**Work to complete**
Leave the pictures out. Return all other data exactly.

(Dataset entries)

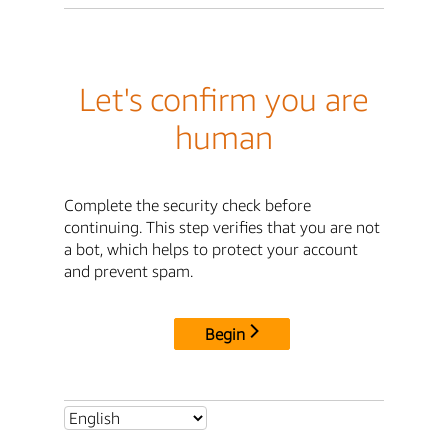
Let's confirm you are
human
Complete the security check before
continuing. This step verifies that you are not
a bot, which helps to protect your account
and prevent spam.
Begin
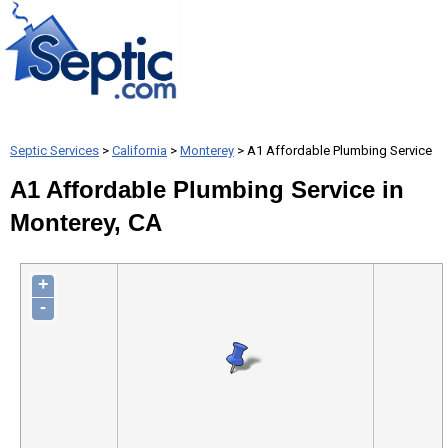
Septic Services
>
California
>
Monterey
> A1 Affordable Plumbing Service
A1 Affordable Plumbing Service in
Monterey, CA
+
-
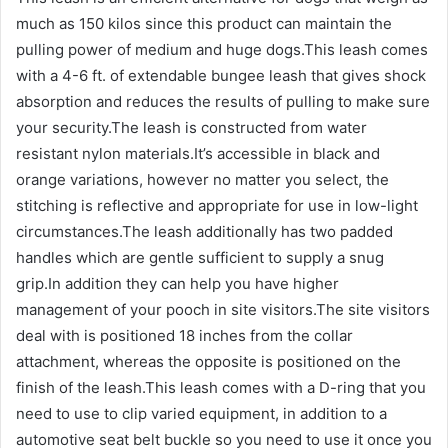
much as 150 kilos since this product can maintain the
pulling power of medium and huge dogs.This leash comes
with a 4-6 ft. of extendable bungee leash that gives shock
absorption and reduces the results of pulling to make sure
your security.The leash is constructed from water
resistant nylon materials.It’s accessible in black and
orange variations, however no matter you select, the
stitching is reflective and appropriate for use in low-light
circumstances.The leash additionally has two padded
handles which are gentle sufficient to supply a snug
grip.In addition they can help you have higher
management of your pooch in site visitors.The site visitors
deal with is positioned 18 inches from the collar
attachment, whereas the opposite is positioned on the
finish of the leash.This leash comes with a D-ring that you
need to use to clip varied equipment, in addition to a
automotive seat belt buckle so you need to use it once you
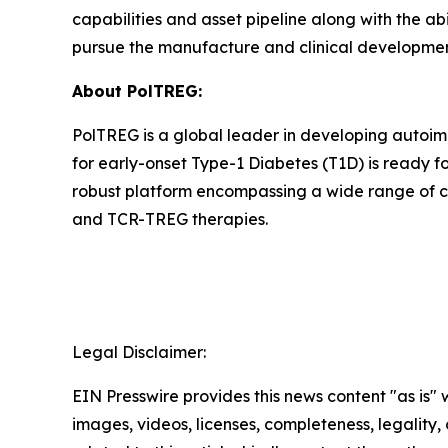
capabilities and asset pipeline along with the ab
pursue the manufacture and clinical development 
About PolTREG:
PolTREG is a global leader in developing autoim
for early-onset Type-1 Diabetes (T1D) is ready fo
robust platform encompassing a wide range of c
and TCR-TREG therapies.
Legal Disclaimer:
EIN Presswire provides this news content "as is" 
images, videos, licenses, completeness, legality, o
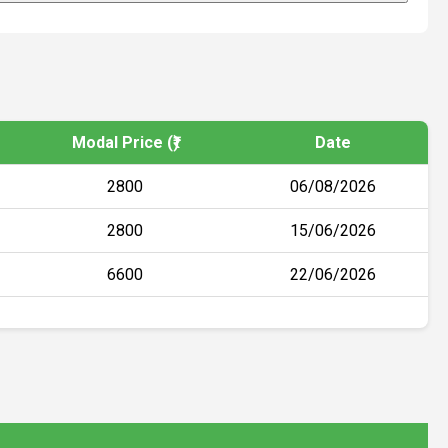
Modal Price (₹)
Date
2800
06/08/2026
2800
15/06/2026
6600
22/06/2026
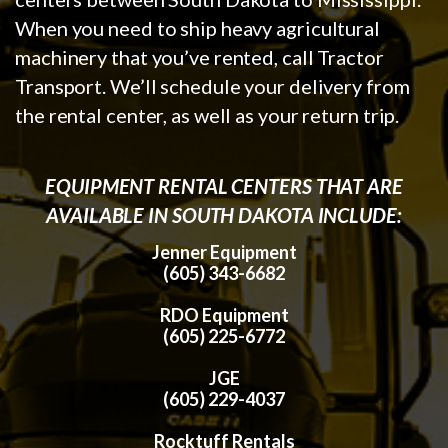
When you need to ship heavy agricultural
machinery that you’ve rented, call Tractor
Transport. We’ll schedule your delivery from
the rental center, as well as your return trip.
EQUIPMENT RENTAL CENTERS THAT ARE
AVAILABLE IN SOUTH DAKOTA INCLUDE:
Jenner Equipment
(605) 343-6682
RDO Equipment
(605) 225-6772
JGE
(605) 229-4037
Rocktuff Rentals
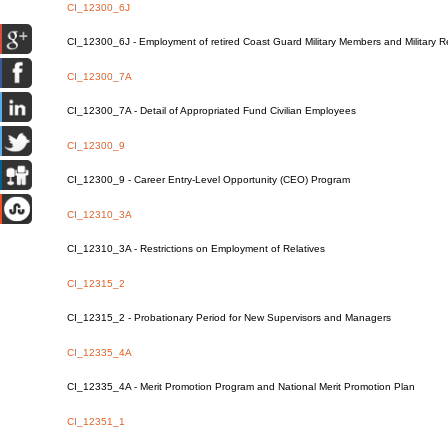
CI_12300_6J
CI_12300_6J - Employment of retired Coast Guard Military Members and Military
CI_12300_7A
CI_12300_7A - Detail of Appropriated Fund Civilian Employees
CI_12300_9
CI_12300_9 - Career Entry-Level Opportunity (CEO) Program
CI_12310_3A
CI_12310_3A - Restrictions on Employment of Relatives
CI_12315_2
CI_12315_2 - Probationary Period for New Supervisors and Managers
CI_12335_4A
CI_12335_4A - Merit Promotion Program and National Merit Promotion Plan
CI_12351_1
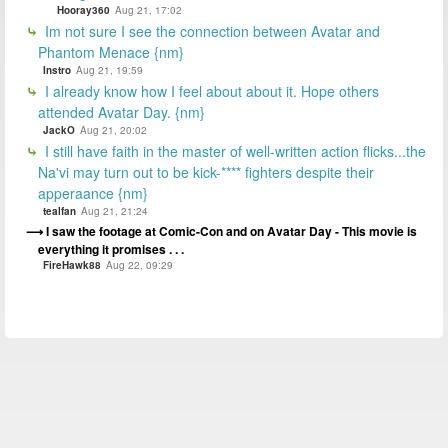
Hooray360
Aug 21, 17:02
Im not sure I see the connection between Avatar and
Phantom Menace {nm}
Instro
Aug 21, 19:59
I already know how I feel about about it. Hope others
attended Avatar Day. {nm}
JackO
Aug 21, 20:02
I still have faith in the master of well-written action flicks...the
Na'vi may turn out to be kick-**** fighters despite their
apperaance {nm}
tealfan
Aug 21, 21:24
I saw the footage at Comic-Con and on Avatar Day - This movie is
everything it promises . . .
FireHawk88
Aug 22, 09:29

**Written response**
Let's confirm you are
human
Complete the security check before
continuing. This step verifies that you are not
a bot, which helps to protect your account
and prevent spam.
Begin
Septic Services
>
California
>
Monterey
> A1 Affordable Plumbing Service
A1 Affordable Plumbing Service in
Monterey, CA
+
-
much as 150 kilos since this product can maintain the
pulling power of medium and huge dogs.This leash comes
with a 4-6 ft. of extendable bungee leash that gives shock
absorption and reduces the results of pulling to make sure
your security.The leash is constructed from water
resistant nylon materials.It’s accessible in black and
orange variations, however no matter you select, the
stitching is reflective and appropriate for use in low-light
circumstances.The leash additionally has two padded
handles which are gentle sufficient to supply a snug
grip.In addition they can help you have higher
management of your pooch in site visitors.The site visitors
deal with is positioned 18 inches from the collar
attachment, whereas the opposite is positioned on the
finish of the leash.This leash comes with a D-ring that you
need to use to clip varied equipment, in addition to a
automotive seat belt buckle so you need to use it once you
capabilities and asset pipeline along with the ab
pursue the manufacture and clinical development 
About PolTREG:
PolTREG is a global leader in developing autoim
for early-onset Type-1 Diabetes (T1D) is ready fo
robust platform encompassing a wide range of c
and TCR-TREG therapies.
Legal Disclaimer:
EIN Presswire provides this news content "as is" 
images, videos, licenses, completeness, legality, o
Modal Price (₹)
Date
2800
06/08/2026
2800
15/06/2026
6600
22/06/2026
When you need to ship heavy agricultural
machinery that you’ve rented, call Tractor
Transport. We’ll schedule your delivery from
the rental center, as well as your return trip.
EQUIPMENT RENTAL CENTERS THAT ARE
AVAILABLE IN SOUTH DAKOTA INCLUDE:
Jenner Equipment
(605) 343-6682
RDO Equipment
(605) 225-6772
JGE
(605) 229-4037
Rocktuff Rentals
CI_12300_6J
CI_12300_6J - Employment of retired Coast Guard Military Members and Military
CI_12300_7A
CI_12300_7A - Detail of Appropriated Fund Civilian Employees
CI_12300_9
CI_12300_9 - Career Entry-Level Opportunity (CEO) Program
CI_12310_3A
CI_12310_3A - Restrictions on Employment of Relatives
CI_12315_2
CI_12315_2 - Probationary Period for New Supervisors and Managers
CI_12335_4A
CI_12335_4A - Merit Promotion Program and National Merit Promotion Plan
CI_12351_1
Hooray360
Aug 21, 17:02
Im not sure I see the connection between Avatar and
Phantom Menace {nm}
Instro
Aug 21, 19:59
I already know how I feel about about it. Hope others
attended Avatar Day. {nm}
JackO
Aug 21, 20:02
I still have faith in the master of well-written action flicks...the
Na'vi may turn out to be kick-**** fighters despite their
apperaance {nm}
tealfan
Aug 21, 21:24
I saw the footage at Comic-Con and on Avatar Day - This movie is
everything it promises . . .
FireHawk88
Aug 22, 09:29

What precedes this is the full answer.